Diana left the separate Pandora counter space and authoritatively prowled into the area housing engagement rings, anniversary bands, and anniversary jacket bands. She semi-crouched in order to open a locked drawer located in the middle of the space. My cousin withdrew a small plastic bag with a white piece of paperwork that looked like a restaurant order slip stapled to it.

She straightened herself, tossed her dirty-blonde hair over her shoulder while casting a surreptitious look at Bradley and then practically threw her voice his way as she said, “Yes, Ms. Ingram, here’s your engagement ring. Newly-sized and everything.”

From the corner of my eye I saw Bradley give me a deer-in-the-headlights, but still very pissed-off look. Tee-hee. Before I could thoroughly congratulate myself, I heard an all-too-familiar voice from my past say, “Well, congratulations Rainey.”

SHIT!

The mention of the name Rainey set my blood to boiling. The person saying that name being the ultimate catalyst: Cary Sullivan, or, should I say, Vamp. Little did he know, the moment he became Vamp and engaged in three-way sex was the moment I dropped Lorraine or Rainey. as he liked to say time and time again. Yeah. Rainey, short for Lorraine, every bit of it screamed innocence to me. Nothing about me was innocent after Cary became Vamp, and for that matter, I didn’t want to be innocent after Cary became Vamp.

Of all the ways for a genius plan to go wrong, this had to be the worst. Vamp and I had more baggage than the Las Vegas airport and more unresolved issues than both houses of Congress combined. Truly. Don’t ask me how, because God knew that when Vamp and I were involved there was a snowball’s chance of me corralling him to a place I wanted him to be, but miracles can happen, because I managed to get him and his buddy Cal to the sidewalk outside of Jared’s in record time. I had just opened my mouth to explain the matter when the thick double door to the jewelry store swung open fiercely.

Bradley stomped toward me with fire in his beady blue eyes. In an effort to head him off at the pass, I said, “I’m not engaged, but you’re a God damned cheater! You colossal asshole.”

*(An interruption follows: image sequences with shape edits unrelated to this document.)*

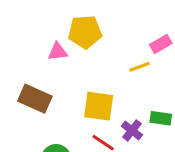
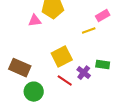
brown rectangle: (35, 99) -> (20, 68), moved
yellow square: (99, 106) -> (62, 57), turned -35

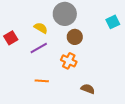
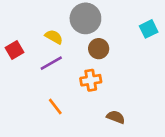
orange cross: (69, 61) -> (91, 80), turned -35
orange line: (42, 81) -> (55, 107), turned 48

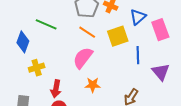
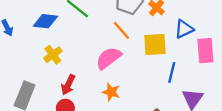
blue diamond: (23, 42) -> (45, 21), turned 60
yellow cross: (37, 68) -> (53, 55), turned -35

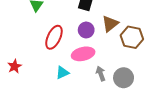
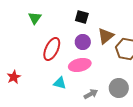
cyan triangle: (62, 73) -> (60, 83), turned 40
gray arrow: (101, 74) -> (91, 94), moved, turned 80

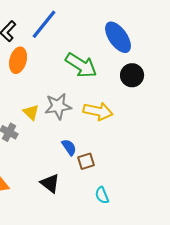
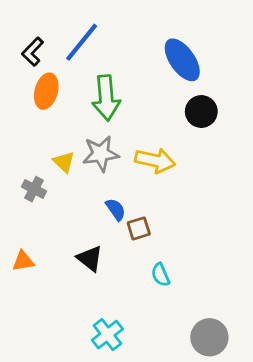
green arrow: (81, 65) -> (106, 98), moved, turned 52

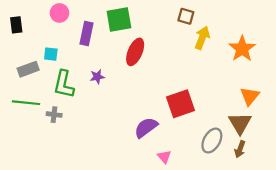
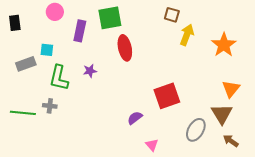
red ellipse: (135, 52) -> (125, 48), turned -35
green line: (26, 103) -> (23, 113), moved
purple semicircle: (146, 128) -> (135, 118), size x0.7
brown arrow: (240, 149) -> (231, 141), moved, turned 105

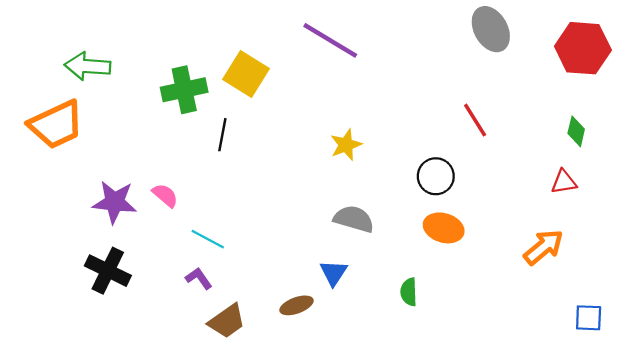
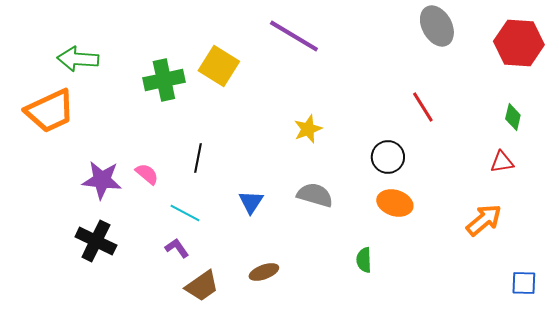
black line: (222, 135) -> (198, 158), moved
blue triangle: (334, 273) -> (251, 202), moved

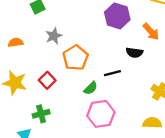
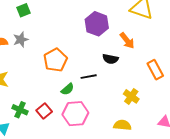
gray star: (54, 36) -> (21, 40), moved
red square: (47, 80) -> (44, 111), moved
green cross: (41, 114) -> (20, 110), turned 35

Bradley had narrowed the gap between us and said, “You’re not engaged? I’m supposed to believe that shit?”

I poked a finger into his chest. “You don’t have to believe jack. No wonder you always had to cut and run from my place around eight thirty or nine. Early morning meetings and driving in from the beach taking too long, my ass. You left me to go to her place or maybe some other unsuspecting woman’s place.”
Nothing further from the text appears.